We feel grief and anger. … What is happening right now cannot be dissociated from our identity as Asians. … But what our voice must convey is clear. We stand against racial discrimination. We condemn violence. You, I and we all have the right to be respected. We will stand together.
—BTS, the globally popular South Korean pop group, in a statement on Twitter about the rise in anti-Asian hate.

How YOU can help

Understanding systemic racism is one thing, but to actively participate in its prevention and condemnation is another. Showing you’re aware of the news, demonstrating care for wellbeing, and showing support by checking in with AAPI (Asian American and Pacific Islander) peers offers a form of help. Asking individuals an open-ended question such as “how are you feeling?” or “how can I help you” creates an emotional burden for the recipient in their response.

Looking at the present-day crisis, Michelle Kim, CEO of the diversity training provider Awaken, says, “I think that’s an important space that people are craving right now, a sense of community and being seen, and not being gaslighted for feeling traumatized or reacting to the trauma we’re seeing unfold.”

Foot patrols created to aid elderly residents during outings have been an effective response to recent incidents. To add, Chinatown businesses nationwide have been hit inordinately hard during the pandemic so supporting local businesses can help these ethnic enclaves and their residents.
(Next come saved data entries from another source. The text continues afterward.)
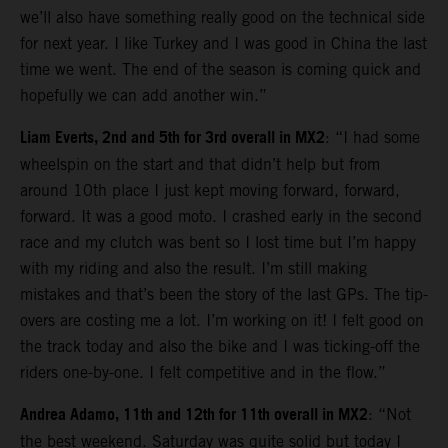
we’ll also have something really good on the technical side
for next year. I like Turkey and I was good in China the last
time we went. The end of the season is coming quick and
hopefully we can add another win.”
Liam Everts, 2nd and 5th for 3rd overall in MX2
: “I had some
wheelspin on the start and that didn’t help but from
around 10th place I just kept moving forward, forward,
forward. It was a good moto. I crashed early in the second
race and my clutch was bent so I lost time but I’m happy
with my riding and also the result. I’m still making
mistakes and that’s been the story of the last GPs. The tip-
overs are costing me a lot. I’m working on it! I felt good on
the track today and also the bike and I was ticking-off the
riders one-by-one. I felt competitive and in the flow.”
Andrea Adamo, 11th and 12th for 11th overall in MX2
: “Not
the best weekend. Saturday was quite solid but today I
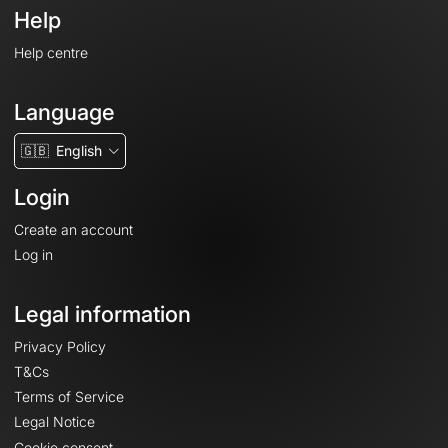
Help
Help centre
Language
🇬🇧
English
Login
Create an account
Log in
Legal information
Privacy Policy
T&Cs
Terms of Service
Legal Notice
Cookie consent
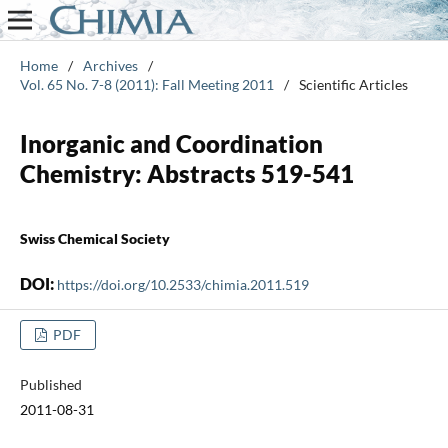
Home
/
Archives
/
Vol. 65 No. 7-8 (2011): Fall Meeting 2011
/
Scientific Articles
Inorganic and Coordination
Chemistry: Abstracts 519-541
Swiss Chemical Society
DOI:
https://doi.org/10.2533/chimia.2011.519
PDF
Published
2011-08-31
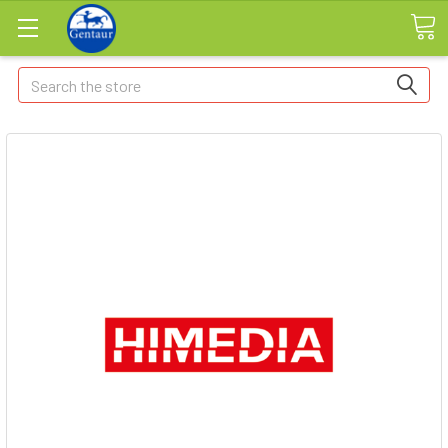
Search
Additionally, the Appleton Area School District has issued a statement of support for our Asian community, acknowledging the painful, recent attacks with an overall theme of diversity being our strength. Read more at Statement of Support of Our Asian Community

Asian Americans have a long history of organizing and aiding in the fight to end racism toward AAPIs as well as Black, Indigenous, LGBTQIA, immigrant, low-income, and other marginalized communities. Michelle Kim suggests learning about this history and supporting the ongoing work of advocacy groups, including Asian Americans Advancing Justice, AAPI Women Lead, Stop AAPI Hate, and countless others to aid in seeing things shift and change.